In solchen Fällen springt eine private Haftpflichtversicherung ein. Diese kommt sowohl für Personen- als auch Sachschäden auf. Vorausgesetzt, die Schuldfrage ist geklärt – oft bleibt Geschädigten nur der Gang vor Gericht. Doch selbst wenn klar ist, wer Schuld hatte, stellt sich die Frage: Wie viel Geld steht dem Unfallopfer zu? „Ein Laie ist kaum in der Lage, seine Ansprüche korrekt zu beziffern“, sagt Archangeli. „Deshalb rate ich Betroffenen, in komplexeren Fällen einen Anwalt einzuschalten.“ Dieser kann auf Augenhöhe mit der gegnerischen Versicherung verhandeln, Ansprüchen den nötigen Nachdruck verleihen – und muss vom Unfallverursacher bezahlt werden. Grundsätzlich sei der Geschädigte so zu entschädigen, als sei der Unfall nicht passiert. „Das bedeutet allerdings, dass die zerrissene Hose nur mit dem Zeitwert erstattet wird“, sagt Archangeli.

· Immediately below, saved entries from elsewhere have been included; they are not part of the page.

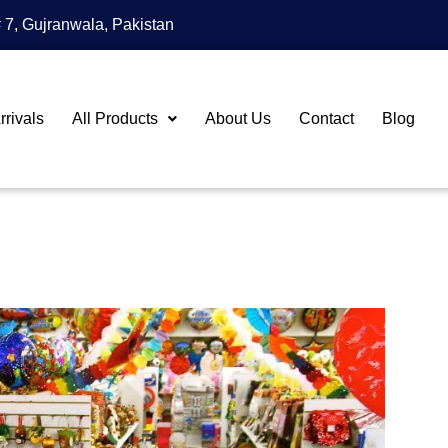
 7, Gujranwala, Pakistan
rivals
All Products
About Us
Contact
Blog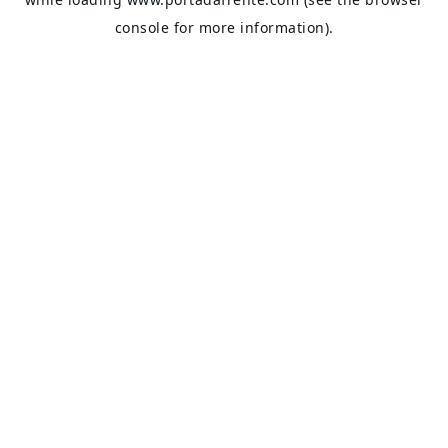
console
for more information).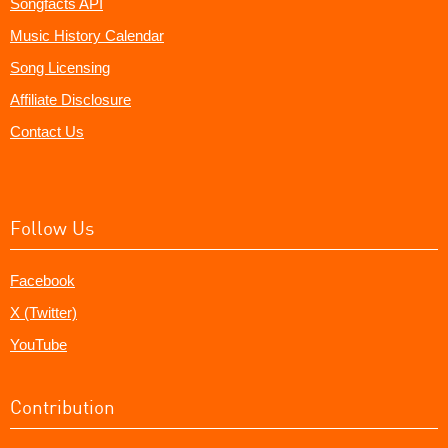
Songfacts API
Music History Calendar
Song Licensing
Affiliate Disclosure
Contact Us
Follow Us
Facebook
X (Twitter)
YouTube
Contribution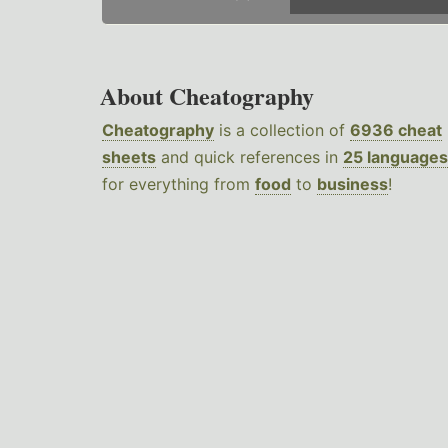
About Cheatography
Cheatography
is a collection of
6936 cheat
sheets
and quick references in
25 languages
for everything from
food
to
business
!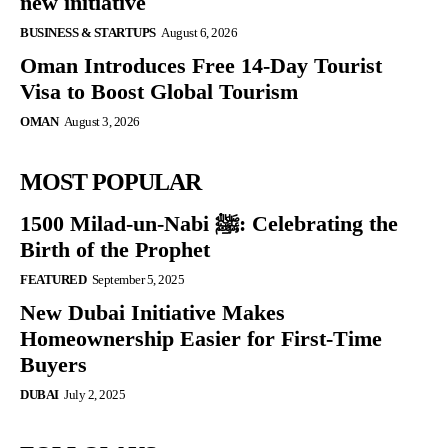
new initiative
BUSINESS & STARTUPS
August 6, 2026
Oman Introduces Free 14-Day Tourist
Visa to Boost Global Tourism
OMAN
August 3, 2026
MOST POPULAR
1500 Milad-un-Nabi ﷺ: Celebrating the
Birth of the Prophet
FEATURED
September 5, 2025
New Dubai Initiative Makes
Homeownership Easier for First-Time
Buyers
DUBAI
July 2, 2025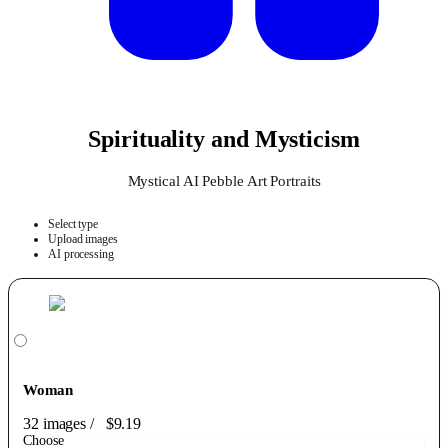
Spirituality and Mysticism
Mystical AI Pebble Art Portraits
Select type
Upload images
AI processing
Woman
32 images
/
$9.19
Choose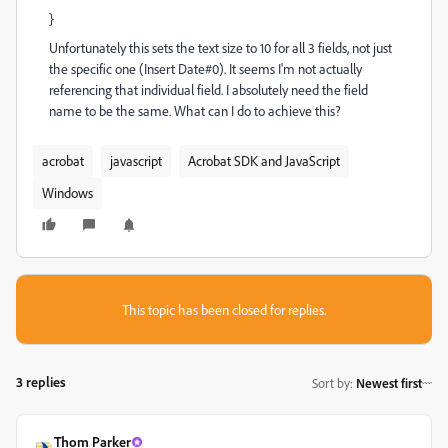
}
Unfortunately this sets the text size to 10 for all 3 fields, not just
the specific one (Insert Date#0). It seems I'm not actually
referencing that individual field. I absolutely need the field
name to be the same. What can I do to achieve this?
acrobat
javascript
Acrobat SDK and JavaScript
Windows
This topic has been closed for replies.
3 replies
Sort by
:
Newest first
Thom Parker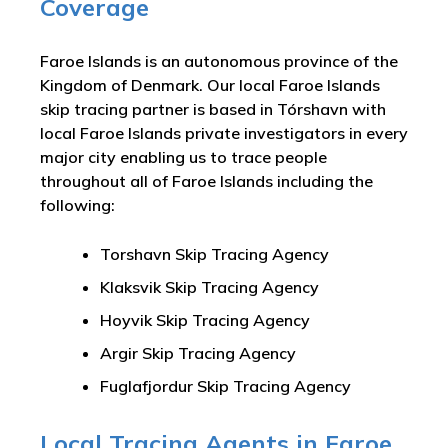
Coverage
Faroe Islands is an autonomous province of the
Kingdom of Denmark. Our local Faroe Islands
skip tracing partner is based in Tórshavn with
local Faroe Islands private investigators in every
major city enabling us to trace people
throughout all of Faroe Islands including the
following:
Torshavn Skip Tracing Agency
Klaksvik Skip Tracing Agency
Hoyvik Skip Tracing Agency
Argir Skip Tracing Agency
Fuglafjordur Skip Tracing Agency
Local Tracing Agents in Faroe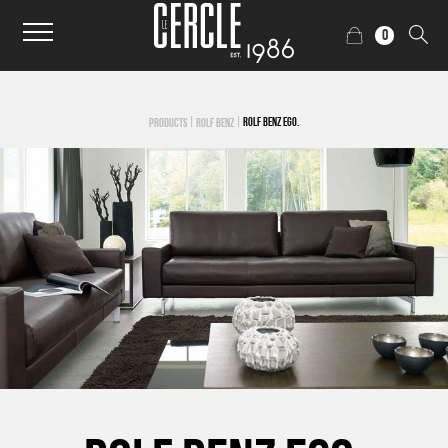
0
|
|
ROLF BENZ EGO.
PRODUCTS
ROLF BENZ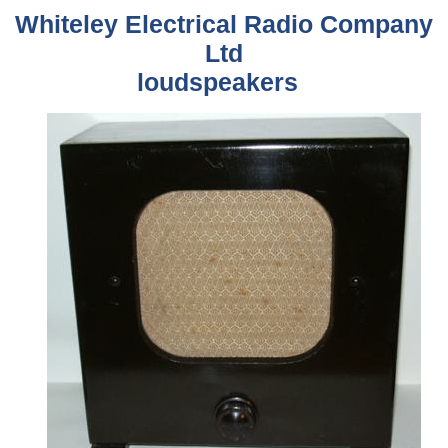
Whiteley Electrical Radio Company
Ltd
loudspeakers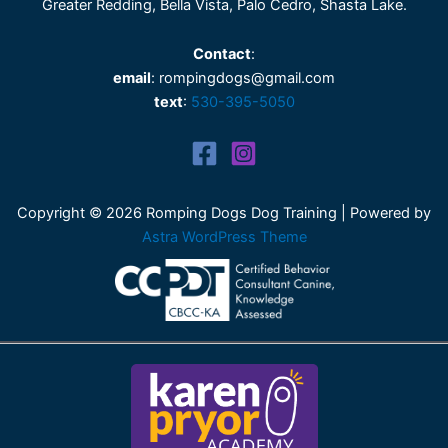
Greater Redding, Bella Vista, Palo Cedro, Shasta Lake.
Contact
:
email
: rompingdogs@gmail.com
text
:
530-395-5050
Copyright © 2026 Romping Dogs Dog Training | Powered by
Astra WordPress Theme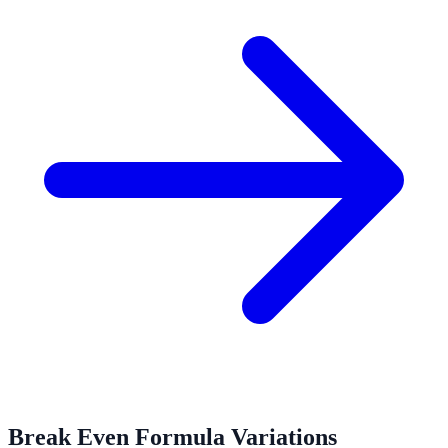
Break Even Formula Variations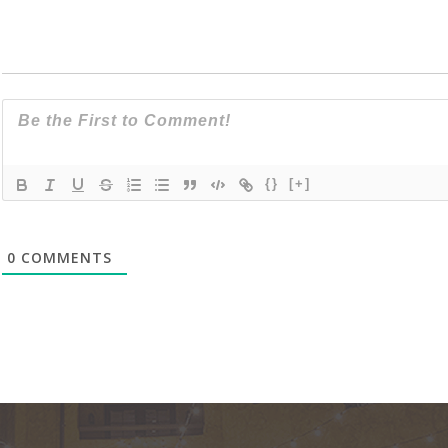
{}
[+]
0
COMMENTS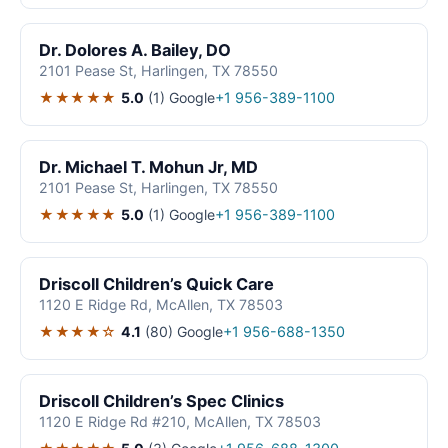
Dr. Dolores A. Bailey, DO
2101 Pease St, Harlingen, TX 78550
★★★★★
5.0
(1)
Google
+1 956-389-1100
Dr. Michael T. Mohun Jr, MD
2101 Pease St, Harlingen, TX 78550
★★★★★
5.0
(1)
Google
+1 956-389-1100
Driscoll Children’s Quick Care
1120 E Ridge Rd, McAllen, TX 78503
★★★★☆
4.1
(80)
Google
+1 956-688-1350
Driscoll Children’s Spec Clinics
1120 E Ridge Rd #210, McAllen, TX 78503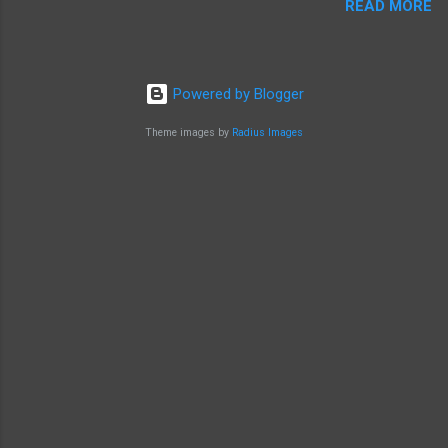
READ MORE
Powered by Blogger
Theme images by
Radius Images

Ganz andere Summen stehen verletzten oder dauerhaft invaliden Unfallopfern zu. Ist jemand krankgeschrieben, muss der Unfallverursacher den Verdienstausfall ersetzen. Hinzu kommen Ansprüche auf Schmerzensgeld. Was aber, wenn der Verursacher weder versichert ist noch Geld hat? „Dann läuft der Geschädigte Gefahr, auf seinen Kosten sitzenzubleiben“, sagt Gerald Archangeli. „Wer das verhindern will, sollte sich um eine Forderungsausfalldeckung kümmern.“ Dabei handelt es sich um einen Zusatzbaustein zur Privathaftpflicht, der pro Jahr circa 20 Euro kostet. Kann der Verursacher nicht zahlen, bekommt das Unfallopfer die Kosten von der Versicherung erstattet.

Einige Regeln beachten müssen geschädigte Autofahrer. „Sie sollten zunächst nicht auf Überrumpelungsversuche hereinfallen“, warnt Frank Häcker, Fachanwalt für Verkehrsrecht. „Mancher Unfallgegner versucht, sich mit ein paar Geldscheinen aus der Verantwortung zu stehlen.“ Doch unter einer kleinen Beule verbergen sich oft goße Schäden. „Mein Rat an Geschädigte: Lassen Sie sich auf nichts ein.“

Mit besonderer Vorsicht zu genießen sei „aktives Schadensmanagement“ der gegnerischen Versicherung. Unfallopfern werde angeboten, den Schaden komplett zu regulieren – vom Gutachten bis zur Reparatur inklusive Mietwagen. „Geschädigte haben aber ein Recht darauf, ihren Wagen vom neutralen Gutachter ansehen zu lassen.“ Dies gilt analog für Werkstätten: „Wer sein Auto in einem Partnerbetrieb der Versicherung reparieren lässt, muss damit rechnen, dass äußerst kostensparend gearbeitet wird“, sagt Häcker.

Kracht es auf dem Weg zur Arbeit, steht der Geschädigte unter dem Schutz der gesetzlichen Unfallversicherung. „Ansprechpartner ist dann die zuständige Berufsgenossenschaft“, sagt Stefan Boltz von der Deutschen Gesetzlichen Unfallversicherung. Sie übernimmt nach Wegeunfällen die Kosten für medizinische Behandlung und Reha und zahlt bei dauerhaft eingeschränkter Erwerbsunfähigkeit eine Rente. „Wer allerdings einen Umweg macht, verliert den Versicherungsschutz“, sagt Boltz.